Before your workout, you’re obviously going to want to prepare suitably by eating the right stuff. But a key aspect of pre-exercise meal planning, which is often overlooked, is timing, i.e. when to eat before going to the gym. The general rule of thumb is the closer your meal is to the workout, the smaller is should be. Digestion will play a large part in how you feel during your session, so make sure you don’t eat too much too soon as this may cause discomfort. Two to three hours before is the recommended eating time.

What you’re eating before exercise should follow the guidelines discussed above, it’s as simple as that. If you’re planning on doing a lot of treadmill, get plenty of carbs on the plate. If it’s muscle and tissue gain that you’re after, switch up to proteins.

What should you eat post exercise? Follow the guidelines above. Weight and high-power output training require protein-rich diets, which will encourage muscle repair and growth after you’re done. Cardiovascular and endurance training, on the other hand, will benefit from a post-meal plan revolving mostly around carbs, where replenishing energy and fuel is the focus.

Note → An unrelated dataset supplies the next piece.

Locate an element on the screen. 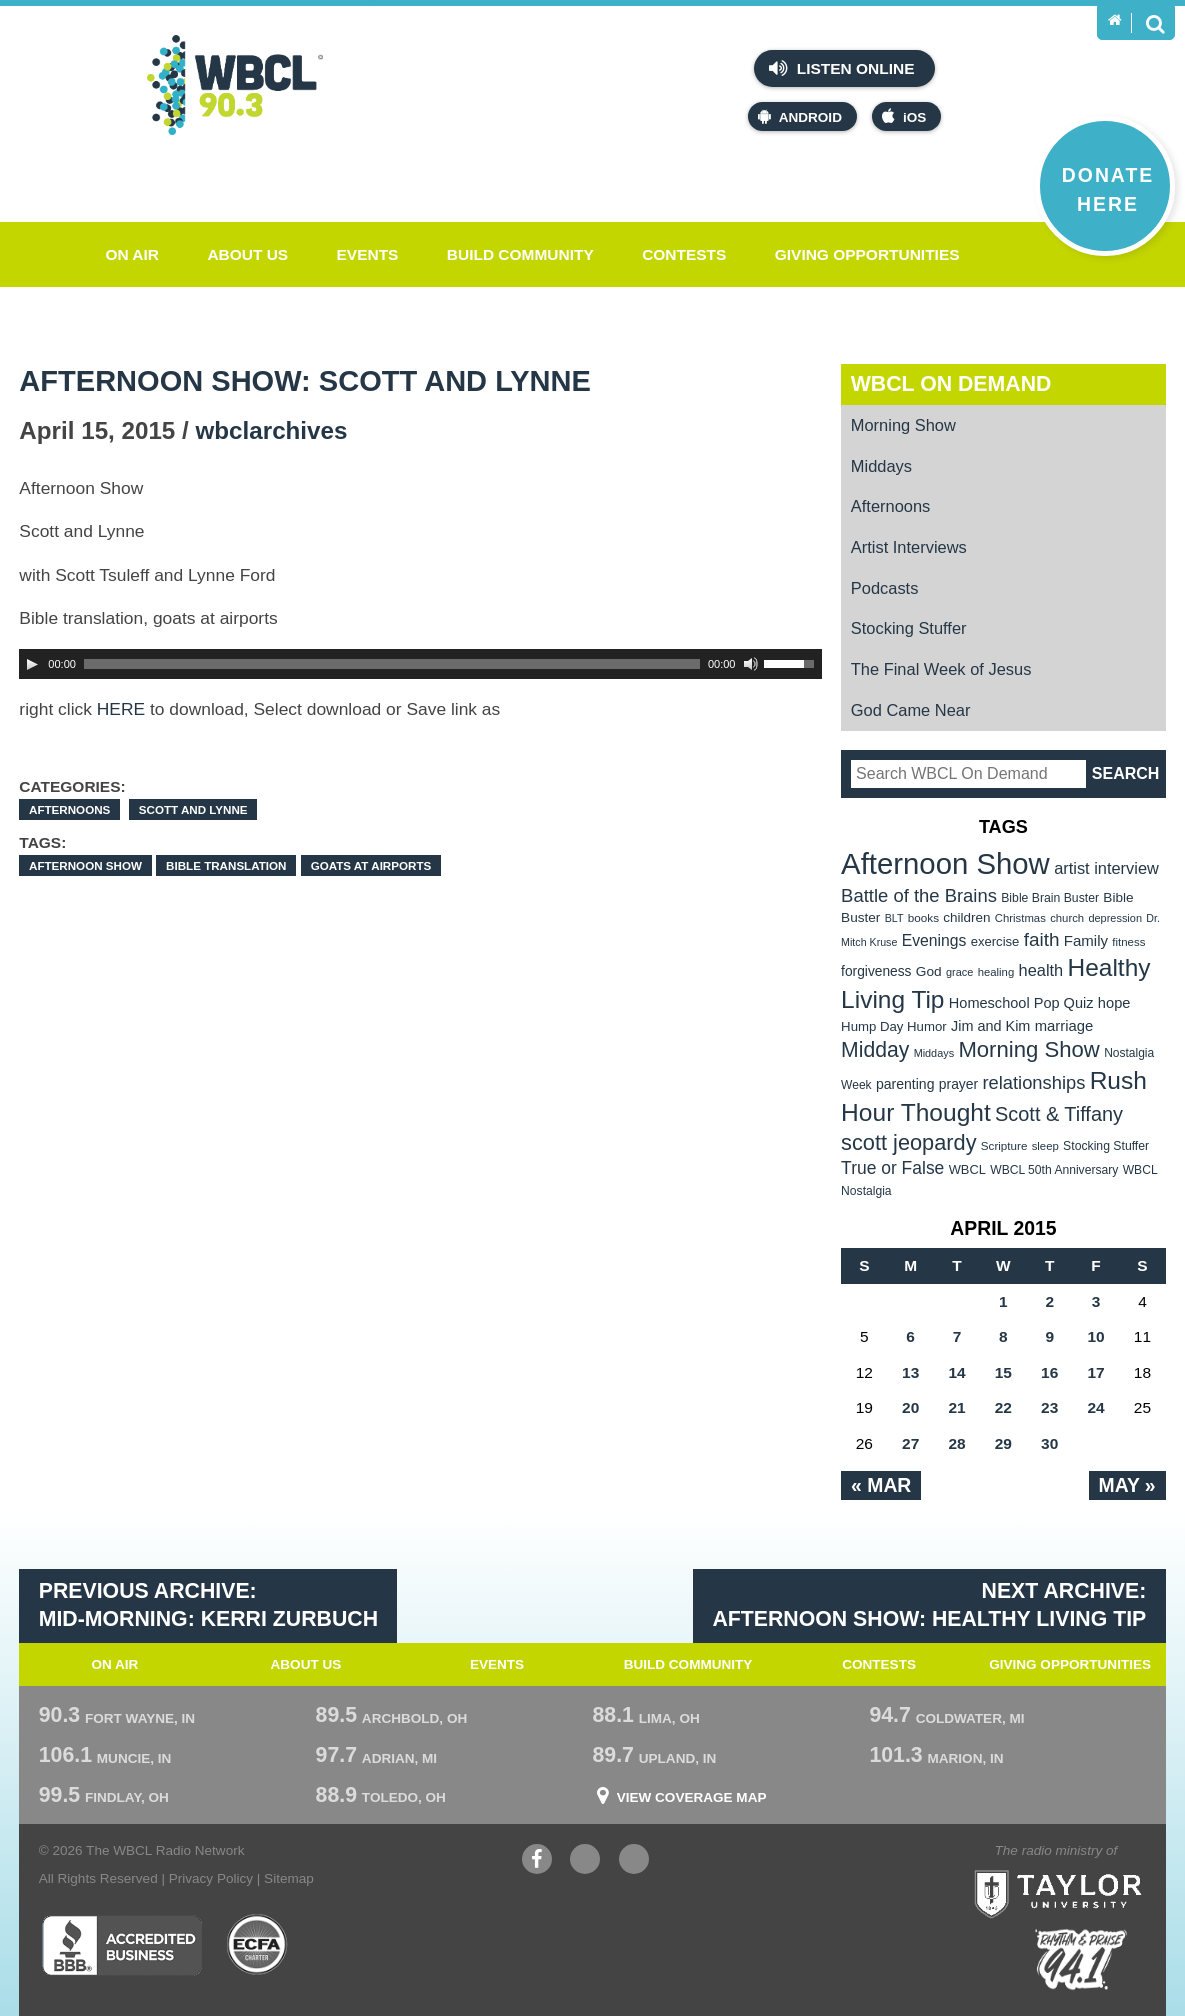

What about during a workout?

Eating a lot of food during your workout is not advised, but sometimes a snack or two is needed, especially if you’re in the gym for more than an hour or so. Bananas, nuts, cereal and power bars are all great options for keeping energy levels up (and quite portable). The key aspect is hydration, so make sure you’re drinking water regularly.

A balanced plate

The most important point is to make sure, whatever the workout regime, that you’re getting a balanced plate. This basically means that you shouldn’t be eating a cheese fondue after every session. Follow the guidelines above, tailor your foods and make sure to have everything in moderation. Fruit and vegetables, for example, should always be part of your diet regardless of activity or sport. You will notice the effects of a good plan pretty much straightaway, with energy levels recharging and muscles repairing, and you’ll be well on the way to a healthier, happier Spring.